Under normal circumstances I can function perfectly well with the raised glands, as when I first awaken in the morning they’re around gobstopper-size but as I gradually begin to function throughout the day, they then shrink down to about marble-size and become indistinct. However, for some reason, this time they refused to abate in size and discomfort, hence the belated Doctor’s trip, so about a month ago I found myself sitting in a waiting room gazing at a rotating red LED sign, wishing my name to appear so I could disappear from my fellow waiting patients. Now, I don’t have a problem with other people: I’m not overly socially deficient nor am I claustrophobic or agoraphobic but there’s just something about a Doctor’s waiting room that causes a general unease within myself and I’m sure if people were honest, within a majority of other visitors as well. Perhaps it is the close seating proximity we find ourselves forced into with unknown new neighbours encroaching upon our own personal space uninvited or the fact the air inside always seems to be a strange combination of sterility and staleness, topped off with a faint hint of Pine, but I always want to get out as soon as humanly possible.

So, with a flop sweat beginning to shimmer on my forehead and a rapidly constricting airway due to the rising stress of “wasting time and hanging around”, I turned on my MP3 player to drown out the rest of the moronic guff emanating from the rest of the poorly morons. This is tricky but your music has to be loud enough to block-out the yapped dross from your new and close, personal friends but not too loud to obliterate the LED sign’s “You’re next!” beep indicating your chance to escape the confinement of lacklustre smiles and forced pleasantries.

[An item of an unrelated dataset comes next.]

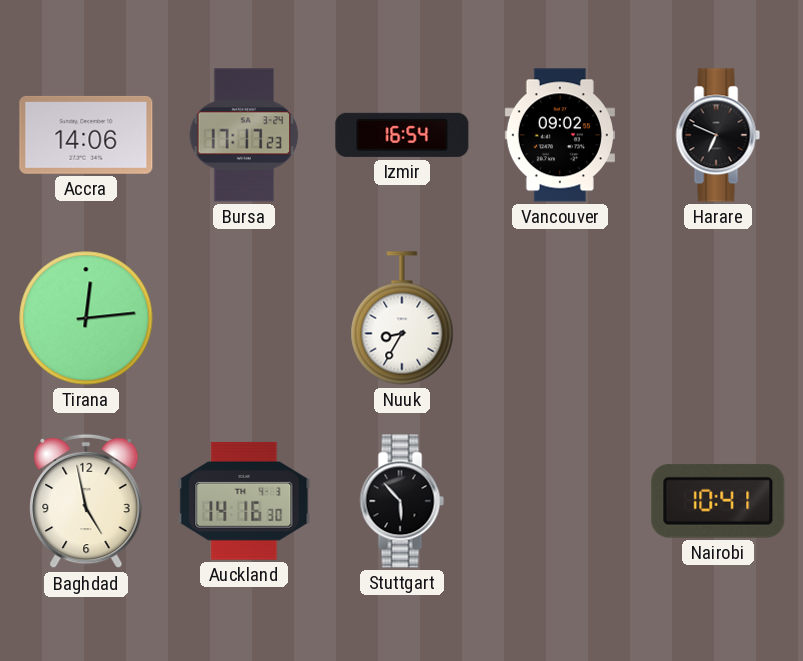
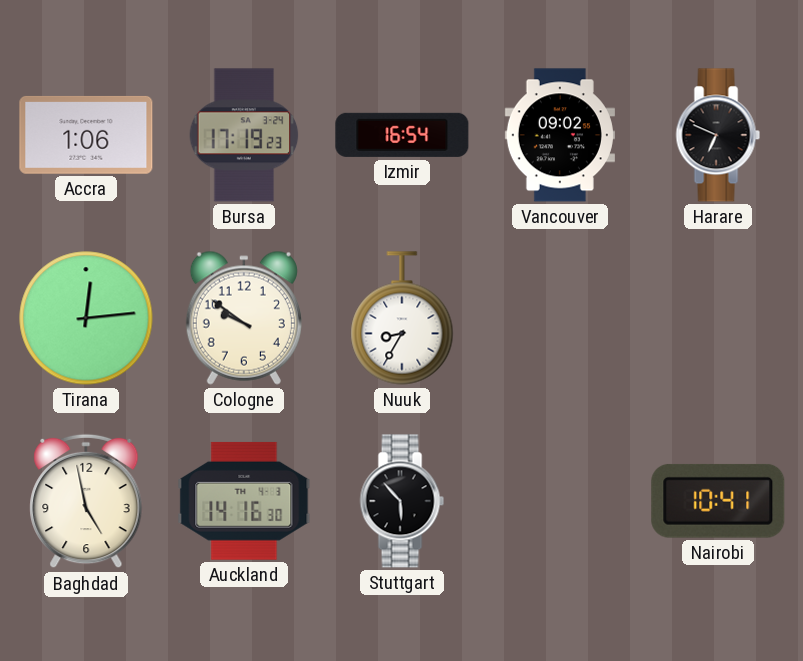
Accra: 14:06 -> 1:06
Bursa: 17:17 -> 17:19
Cologne: none -> 9:51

A quick, hope-filled glance at the LED sign – “Mrs. Bentham” rotated past in red and a large, middle-age lady breathlessly got to her feet and waddled off down a corridor towards the Doctor’s examination room – and I decided to lose myself in a corners-worn and cover-torn magazine from a nearby pile.

Turning the magazine over, I found myself peering at a copy of OK! Magazine from late 2006, its ripped cover showing the bottom halves of a couple at their wedding but I had no idea who they were as their story’s heading was missing. Suddenly, the double doors of the waiting room were thrust wide open and two women stagger to the receptionists’ counter facing were I’m sitting and above my MP3 I heard, along with everyone else, one of the women shout “I’m going to be sick!” whilst the other woman said “Have you got something for her? I think it’s that Norovirus!”

Now, every winter we’re told via the media that somewhere in the UK there has been a Norovirus outbreak – which is a seasonal vomiting and diarrhoea 48 hour bug – across some borough or other: then the cases are reported via our media akin to an actual Zombie holocaust which has been inflicted upon the general populace. Please don’t get me wrong; it is a horrible, bowel-evacuating illness but after two or three days you’re on the mend and not seeking to quaff someone’s brains, even though you probably really do look like a Zombie after your bodily fluids have been sapped. The real problem these two fools helped to highlight was apparent to all of us who were now sitting within spewing distance: you are advised to stay indoors and NOT to go to public places because Norovirus is highly-infectious and spreads like wildfire so now a room full of people were at threat of developing their own watery squits and vocal tossing thanks to a couple of idiots.

Just as I sat transfixed staring in disbelief along with my seated companions at the retching tool before us, I heard the LED beep and flicking my eyes upwards, was greeted with my name shimmering in red neon. In an instant, the magazine’s been tossed back onto its pile and I’m on my feet, striding purposely down the corridor towards the Doctor’s office, thanking God as I went for a mercifully short stay in the waiting room of illness. I almost knocked over “Mrs. Bentham” as she was unsteadily passing-by in my eagerness to avoid a three-day bender of projectile vomiting and she threw me a cold, hard look of annoyance and confusion. I carried on to the Doctor’s door and as I turned the handle all that could be heard nearby was the sound of female retching, liquid splashing and other peoples’ disgust echoing along the corridor. I walked through the door.

I’ve had the same family Doctor for nearly 40 years, so he’s seen me grow from being a child to what now stands before his eyes and although I have not happened upon him for many a year, he immediately spotted my problem and began prodding and poking my jaw-line, asking me questions whilst doing so. All I could utter in response was that they’re not painful as such, just uncomfortable and I’m pissed off with them, basically: I then watched him scrunch up his face and shake his head as I stated all the misdiagnosis over the last 10 years, which had occurred while I’d lived away around the country, so he’s in the clear and I’m unable to instigate a “but Doctor, you said it was…” diatribe. He allowed me to continue yapping without really paying any attention to what I was saying, apart from the usual umming and ahhing accompanied by a head nod here and there as he was scribbling out a prescription, followed by a quick peer down his nose to double-check the relative size of my Parotids.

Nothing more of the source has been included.